*** Block opens ***
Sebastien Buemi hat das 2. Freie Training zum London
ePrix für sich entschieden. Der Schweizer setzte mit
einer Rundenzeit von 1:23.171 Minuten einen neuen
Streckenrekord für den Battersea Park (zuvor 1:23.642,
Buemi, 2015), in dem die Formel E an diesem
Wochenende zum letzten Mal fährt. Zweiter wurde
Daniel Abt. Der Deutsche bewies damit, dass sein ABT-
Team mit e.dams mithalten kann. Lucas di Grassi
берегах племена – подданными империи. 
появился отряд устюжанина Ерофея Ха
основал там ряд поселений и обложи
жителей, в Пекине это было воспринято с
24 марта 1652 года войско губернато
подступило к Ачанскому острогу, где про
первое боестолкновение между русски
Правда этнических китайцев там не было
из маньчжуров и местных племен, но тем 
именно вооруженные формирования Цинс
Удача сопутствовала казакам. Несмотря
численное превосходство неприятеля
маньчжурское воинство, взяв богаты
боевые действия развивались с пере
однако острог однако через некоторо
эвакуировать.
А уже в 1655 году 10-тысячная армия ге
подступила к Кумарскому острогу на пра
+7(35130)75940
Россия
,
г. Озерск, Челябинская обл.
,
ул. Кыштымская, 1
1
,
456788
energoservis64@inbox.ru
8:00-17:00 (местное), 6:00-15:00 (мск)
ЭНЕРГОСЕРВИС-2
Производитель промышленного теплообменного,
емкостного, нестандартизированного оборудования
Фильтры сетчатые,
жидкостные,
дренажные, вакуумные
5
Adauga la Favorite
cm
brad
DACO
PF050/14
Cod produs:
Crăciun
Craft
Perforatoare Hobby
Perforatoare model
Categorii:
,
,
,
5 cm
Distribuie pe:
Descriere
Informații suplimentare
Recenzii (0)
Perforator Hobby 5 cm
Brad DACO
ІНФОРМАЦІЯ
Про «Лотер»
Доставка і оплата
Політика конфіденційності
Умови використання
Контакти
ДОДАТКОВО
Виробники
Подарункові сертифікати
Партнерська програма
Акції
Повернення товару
*** Block closes ***
**Required work:** Go through the material and copy every line in which the word "Buemi" occurs.

**Task response:**
Sebastien Buemi hat das 2. Freie Training zum London
Buemi, 2015), in dem die Formel E an diesem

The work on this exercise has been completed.